Plusieurs auteurs ont considéré que les inégalités économiques étaient positivement associées avec la croissance. Comme les riches ont une plus faible propension à consommer que les pauvres, le postkeynésien Nicholas Kaldor (1956) considérait les inégalités de revenu comme nécessaires à la croissance, car elles permettent de générer l’épargne nécessaire à l’accumulation du capital. En outre, les inégalités de revenu inciteraient les individus à travailler davantage pour réussir. D’autres considèrent au contraire que la relation entre inégalités et croissance est négative. Certains s’appuient sur l’hypothèse de l’électeur médian pour suggérer que de fortes inégalités appauvrissent l’électeur médian et conduisent celui-ci à exiger une plus lourde fiscalité, or celle-ci se révélerait nocive pour l'offre de travail et l'activité entrepreneuriale. Pourtant il est possible de concevoir que certaines politiques redistributives puissent stimuler la croissance comme les investissements dans l’éducation publique.

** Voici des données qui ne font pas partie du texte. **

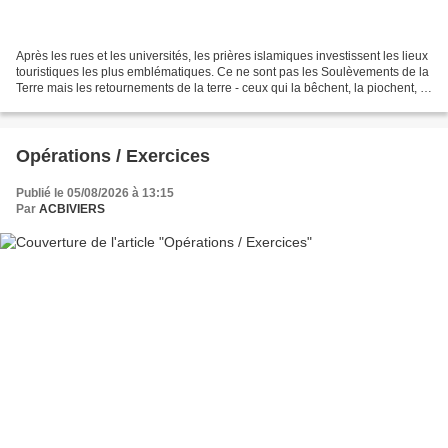
Après les rues et les universités, les prières islamiques investissent les lieux
touristiques les plus emblématiques. Ce ne sont pas les Soulèvements de la
Terre mais les retournements de la terre - ceux qui la bêchent, la piochent, la
labourent, la désherbent,...
Opérations / Exercices
Publié le 05/08/2026 à 13:15
Par
ACBIVIERS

C’est précisément l’idée qu’avancent Jonathan Ostry, Andrew Berg et Charalambos Tsangarides (2014) dans une récente étude réalisée au service du FMI. En outre, les inégalités génèrent des problèmes de délinquance, d’instabilité sociale et d'autres externalités négatives qui nuisent à l’activité économique. D’autres auteurs soulignent l’imperfection des marchés des capitaux : les plus pauvres n’ont pas accès au crédit, donc ils ne peuvent pas investir dans l’éducation. En l’occurrence, Oded Galor et Omer Moav (2004) ont suggéré que dans les économies modernes, le moteur primordial n’est plus l’accumulation du capital, mais l’accumulation du capital humain, ce qui expliquerait pourquoi la relation entre les inégalités et la croissance aient été initialement positive et soit devenue négative. 

Les études empiriques ne parviennent pas à trouver ce qui pourrait ressembler à une relation systématique entre les inégalités de revenu et la croissance économique. Robert Barro (2000) suggère qu’elle pourrait être négative dans les pays à faible revenu et qu’elle tendrait à être positive dans les pays à haut revenu. Ce résultat pourrait notamment s’expliquer par le fait que les imperfections sur les marchés du crédit soient plus fortes dans les premiers que dans les seconds [Der Weide & Milanovic, 2014]. De leur côté, Abdijit Banerjee et Esther Duflo (2003) suggèrent que la relation pourrait être non linéaire.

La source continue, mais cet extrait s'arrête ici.